Moe will present a lecture titled “Maximum Power Design,” at the LSU College of Art & Design at 5 p.m. on Friday, January 16, 2015, at the LSU Design Building Auditorium, room 103. Moe will discuss the non-isolated thermodynamic basis of architecture as the root for maximum power design. Consideration will be given to both the theoretical and practical dimensions of this more architecturally and ecologically ambitious approach to design.
At GSD, Moe is co-director of the Master in Design Studies program and the Energy, Environments & Design research lab. He teaches and coordinates core design studios, seminars on forms of energy, and lectures on architecture and energy.
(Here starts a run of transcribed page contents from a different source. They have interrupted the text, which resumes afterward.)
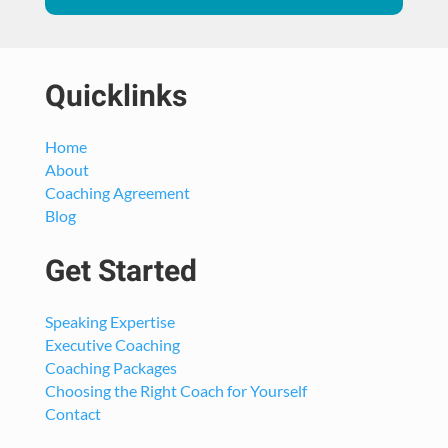
Quicklinks
Home
About
Coaching Agreement
Blog
Get Started
Speaking Expertise
Executive Coaching
Coaching Packages
Choosing the Right Coach for Yourself
Contact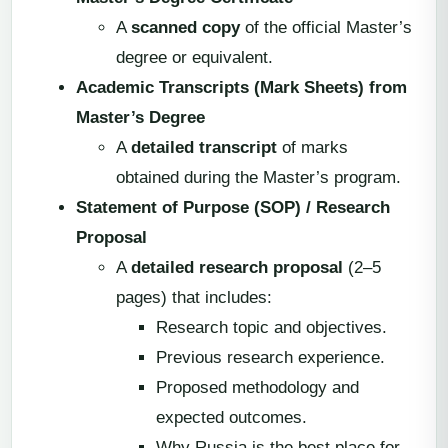
A
scanned copy
of the official Master’s
degree or equivalent.
Academic Transcripts (Mark Sheets) from
Master’s Degree
A
detailed transcript
of marks
obtained during the Master’s program.
Statement of Purpose (SOP) / Research
Proposal
A
detailed research proposal
(2–5
pages) that includes:
Research topic and objectives.
Previous research experience.
Proposed methodology and
expected outcomes.
Why Russia is the best place for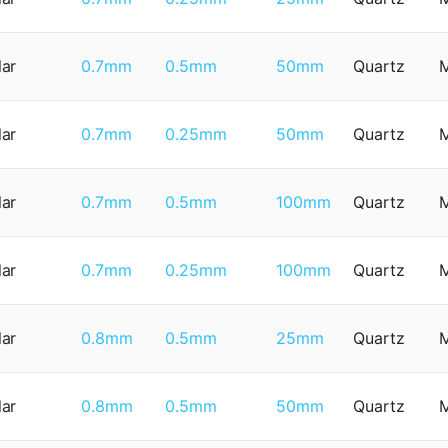
lar
0.7mm
0.5mm
50mm
Quartz
lar
0.7mm
0.25mm
50mm
Quartz
lar
0.7mm
0.5mm
100mm
Quartz
lar
0.7mm
0.25mm
100mm
Quartz
lar
0.8mm
0.5mm
25mm
Quartz
lar
0.8mm
0.5mm
50mm
Quartz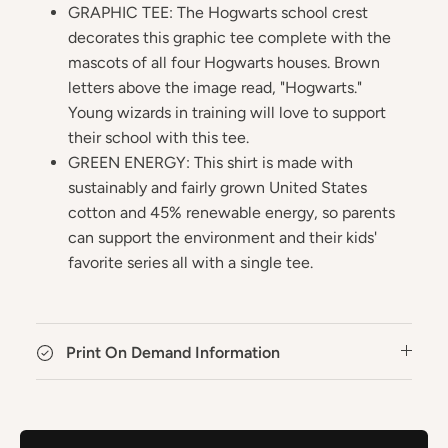
GRAPHIC TEE: The Hogwarts school crest
decorates this graphic tee complete with the
mascots of all four Hogwarts houses. Brown
letters above the image read, "Hogwarts."
Young wizards in training will love to support
their school with this tee.
GREEN ENERGY: This shirt is made with
sustainably and fairly grown United States
cotton and 45% renewable energy, so parents
can support the environment and their kids'
favorite series all with a single tee.
Print On Demand Information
His research and pedagogy focuses on an agenda for design and energy that is at once more ecologically and architecturally ambitious, focusing on both buildings as manifestations of large-scale energy systems as well as overlooked and discrete thermal parameters in buildings that yet have great impact on the power and thermodynamic depth of architecture. This research is the basis for his design research and his design practice.
In recognition of his design and research, Moe was the 2009–10 Gorham P. Stevens Rome Prize Fellow in Architecture as well as the 2012 Barbara and Andrew Senchak Fellow MacDowell Colony. In 2015, he will be a member of the Arctic Circle expedition residency in Svalbard, a Norwegian archipelago in the Arctic Ocean situated north of mainland Europe, about midway between continental Norway and the North Pole. He received the 2013 Boston Design Biennial award, the 2011 Architecture League of New York Prize, the 2011 AIA National Young Architect award, and numerous design awards for individual projects from the AIA, North American Wood Design Awards, and Boston Society of Architects, amongst others. Moe is the author of six books, including Insulating Modernism: Isolated and Nonisolated Thermodynamics in Architecture (Birkhauser, 2014); Convergence: An Architectural Agenda for Energy (2013); and Thermally Active Surfaces in Architecture (2010).
Moe received his Bachelor of Architecture from the University of Cincinnati, his Master of Architecture from the University of Virginia, and his Master of Design in Design and Environmental Studies from the Harvard University Graduate School of Design Advanced Studies Program. He taught previously at Syracuse University, where he was also associated with the Syracuse Center of Energy and Environmental Excellence. Before Syracuse, he was the Herbert S. Greenwald Visiting Professor at the University of Illinois, Chicago. In 1997, Moe worked at the Salk Institute for Biological Studies.